**Problem:**
Retype each entry below exactly. Do not carry any image over.

** Exercise data follows **

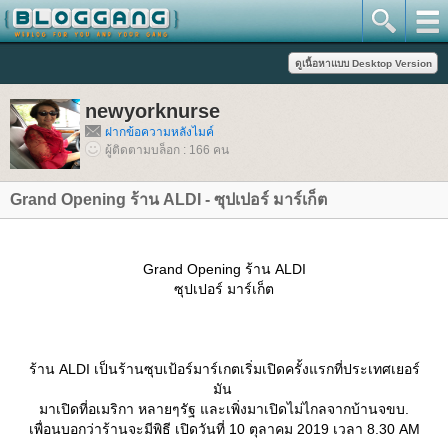
newyorknurse
ฝากข้อความหลังไมค์
ผู้ติดตามบล็อก : 166 คน
Grand Opening ร้าน ALDI - ซุปเปอร์ มาร์เก็ต
Grand Opening ร้าน ALDI
ซุปเปอร์ มาร์เก็ต
ร้าน ALDI เป็นร้านซุบเป้อร์มาร์เกตเริ่มเปิดครั้งแรกที่ประเทศเยอร์
มัน
มาเปิดที่อเมริกา หลายๆรัฐ และเพิ่งมาเปิดไม่ไกลจากบ้านจขบ.
เพื่อนบอกว่าร้านจะมีพิธี เปิดวันที่ 10 ตุลาคม 2019 เวลา 8.30 AM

** End of Exercise data **

**Solved problem:**
newyorknurse
ฝากข้อความหลังไมค์
ผู้ติดตามบล็อก : 166 คน
Grand Opening ร้าน ALDI - ซุปเปอร์ มาร์เก็ต
Grand Opening ร้าน ALDI
ซุปเปอร์ มาร์เก็ต
ร้าน ALDI เป็นร้านซุบเป้อร์มาร์เกตเริ่มเปิดครั้งแรกที่ประเทศเยอร์
มัน
มาเปิดที่อเมริกา หลายๆรัฐ และเพิ่งมาเปิดไม่ไกลจากบ้านจขบ.
เพื่อนบอกว่าร้านจะมีพิธี เปิดวันที่ 10 ตุลาคม 2019 เวลา 8.30 AM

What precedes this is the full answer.